Stephanie blushed. "Maybe a few. Some of them were surfing, and that was fun to watch. They were trying to show off, and ended up wiping out."
Kayla gave an indulgent smile, marveling at how fast her little girl had grown up. Stephanie continued her recap of her afternoon at the beach until they completed their meal, and then the teen ordered her mother to relax while she cleaned up the kitchen and loaded the dishwasher.
Left alone again, Kayla leaned back in the bistro chair and lifted her eyes from the city to the sky. The sun, glowing with a reddish tinge in the L.A. smog, was nestling against the western horizon. Soon, it would be twilight, but she knew the city lights would make it impossible to see the stars once darkness settled over the area.
Despondency settled over her again, and her mind drifted back to Salem, missing the clean air and the clear starry sky. There was no denying the fact that she was homesick, but she was conflicted about going back there. Would the weight of the memories crush her, or lift her up?
Stephanie's suggestion of a week away from work had been unexpected, but it had reminded her of the fact that she had not taken a full week of vacation in several years, when she had taken her daughter on a nice trip to Hawaii. Now, she considered the fact that a week's vacation would be plenty of time to visit family and friends.
She had been thinking of home quite a lot since her mother had called last week, inviting her and Stephanie to come home for a family gathering. Kimberly, her older sister, would be there, presumably with her two children, Andrew and Jeannie, as would brothers Roman and Bo and their families.

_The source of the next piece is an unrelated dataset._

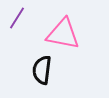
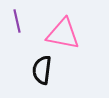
purple line: moved 3 px down; rotated 45 degrees counterclockwise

The invitation had caught her by surprise, but, maintaining the distance she had created between herself and Salem over the past fifteen years, she had initially declined, stating occupational reasons. The hospital was short-staffed and getting away would be difficult, but that had been little more than a convenient excuse that had sounded phony, even as she had said the words. Going back to Salem, seeing all those places, reliving all those memories, had been unthinkable at the time. Now, however, after her talk with Ruthie in the break room and feasting on her mother's recipe for spaghetti sauce, and listening to the song that had been so much a part of her romance with Steve, she was giving serious consideration to the idea of yielding to the pull of her heart, of going home to visit her family . . . and visit the grave of her late husband.
But even as she considered the idea of a visit, her heart clenched with dread. The tug on her heart was the both joyous and painful, for Salem held so many memories of him, both good and bad. Maybe now was the time to face them. Maybe it was the last thread of healing that she needed.